Pour sa part, le RENAF s’est engagé dans une campagne de sensibilisation et de socialisation (formation aux dispositions de l’arrêté, explication) de l’arrêté, notamment à travers de nombreux ateliers et des rencontres avec les communautés.
Cet exercice a entraîné un processus d’appropriation chez la plupart des agriculteurs et développé la notion d’empowerment chez les producteurs d’ACFC. En effet, l’arrêté 464 avance des questions sociales, économiques et environnementales qui ont comme finalité l’orientation et l’institutionnalisation publique comme privée de politiques. De même, le renforcement des capacités sociales, économiques et politiques des familles, des communautés et des organisations de l’ACFC.
De nombreuses problématiques sont abordées dans le document : On y retrouve notamment les questions d’accès à l’eau et de développement du réseau d’assainissement rural (directive 4), le renforcement des processus d’accès et de légalisation de la terre (directive 5), la promotion publique des produits provenant de l’ACFC dans le marché local et national (directive 13), parmi d’autres.
Parallèlement, l’éducation et la formation rurale (directive 3), la promotion des pratiques et des savoirs agro-écologiques (directive 8) ainsi que le renforcement de la participation des communautés rurales (directive 19) sont aussi des thématiques mises en avant dans l’arrêté ministériel .

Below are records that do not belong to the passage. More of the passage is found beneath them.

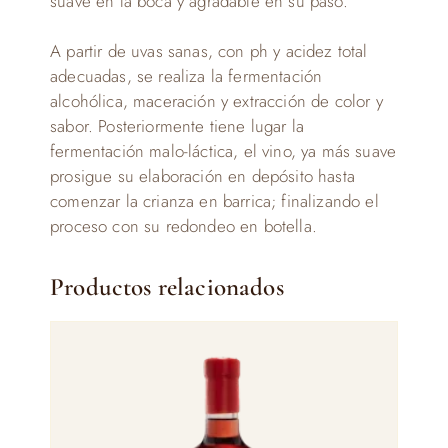
suave en la boca y agradable en su paso.
A partir de uvas sanas, con ph y acidez total
adecuadas, se realiza la fermentación
alcohólica, maceración y extracción de color y
sabor. Posteriormente tiene lugar la
fermentación malo-láctica, el vino, ya más suave
prosigue su elaboración en depósito hasta
comenzar la crianza en barrica; finalizando el
proceso con su redondeo en botella.
Productos relacionados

Aujourd’hui, cet arrêté, muni de 19 directrices de politique publique, réunit les demandes des principales organisations paysannes et ethniques du pays telles que l’ONIC, l’ANUC, la CNAEP et le RENAF. Ce document institutionnel est par conséquent le premier document qui reconnaît les systèmes alternatifs de production agricole et donc une première avancée en politique publique. Ainsi, défendre et exiger l’implémentation intégrale de l’arrêté ministériel face au nouveau gouvernement est devenu une revendication commune et amplement partagée par les diverses familles rurales qui habitent le territoire colombien.

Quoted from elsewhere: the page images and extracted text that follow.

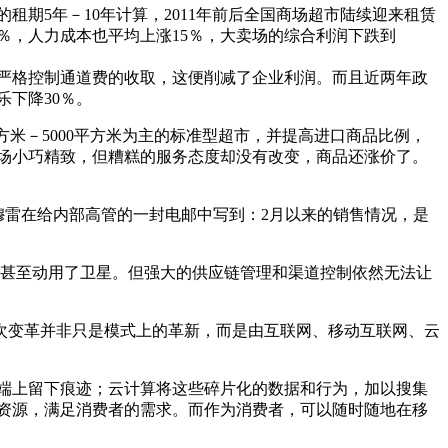
的租期5年－10年计算，2011年前后全国商场超市陆续迎来租赁
7％，人力成本也平均上涨15％，大卖场的综合利润下跌到
，严格控制通道费的收取，这便削减了企业利润。而且近两年政
乐下降30％。
方米－5000平方米为主的标准型超市，并提高进口商品比例，
卖场小巧精致，但糟糕的服务态度却没有改变，商品还涨价了。
穆雷在给内部高管的一封电邮中写到：2月以来的销售情况，是
它甚至动用了卫星。但强大的供应链管理和渠道控制依然无法让
次变革并非只是模式上的革新，而是由互联网、移动互联网、云
端上留下痕迹；云计算将这些碎片化的数据和行为，加以搜集
资源，满足消费者的需求。而作为消费者，可以随时随地在移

L’alliance pour l’agro-biodiversité et la question des « semences de l’agriculteur »
L’ACFC met en avant des questions politiques et socio-culturelles revendiquées par les organisations et communautés qui peuplent la campagne colombienne. Dans ce processus d’institutionnalisation sociale, le droit aux semences est une revendication amplement partagée qui a permis l’ouverture d’espaces de travail et de représentation de la société civile tels que l’Alliance pour l’Agro biodiversité.
Cette alliance mobilise/regroupe actuellement 22 organisations, réseaux et plateformes sociales qui se sont articulées afin d’avoir plus d’influence politique dans la défense de la biodiversité, la souveraineté et la santé alimentaire, l’économie paysanne, les semences « créoles » et « natives » ou de l’agriculteur (semences paysannes) ainsi que la préservation des systèmes culturels qui les entretiennent. La commercialisation des semences de l’agriculteur (cultivées et cueillies de la dernière production) représente une problématique mondiale. En effet, ce marché est largement régulé au niveau international par des entreprises telles que Bayer-Monsanto et Dow-Syngenta. Sa commercialisation est restreinte et assujettie à des lois qui pénalisent le stockage, la vente ou le troc des semences qui ne sont pas cataloguées et certifiés.
En Colombie, c’est l’Institut Colombien Agraire (ICA) l’organe responsable de la certification des semences. A plusieurs reprises, les mouvements d’agriculteurs colombiens se sont opposés à ces mesures parce qu’elles portent atteinte à leur Droit à faire usage des cultures traditionnelles. En effet, l’ACFC s’oppose à l’appropriation intellectuelle du vivant et revendique le droit coutumier d’usage. Dans ce sens, l’arrêté ministériel 464 reconnaît et promeut la production et la distribution des « semences de l’agriculteur » (Directive 5.3 de la résolution 464 de 2017) et les Territoires Libres de Transgéniques (TLT).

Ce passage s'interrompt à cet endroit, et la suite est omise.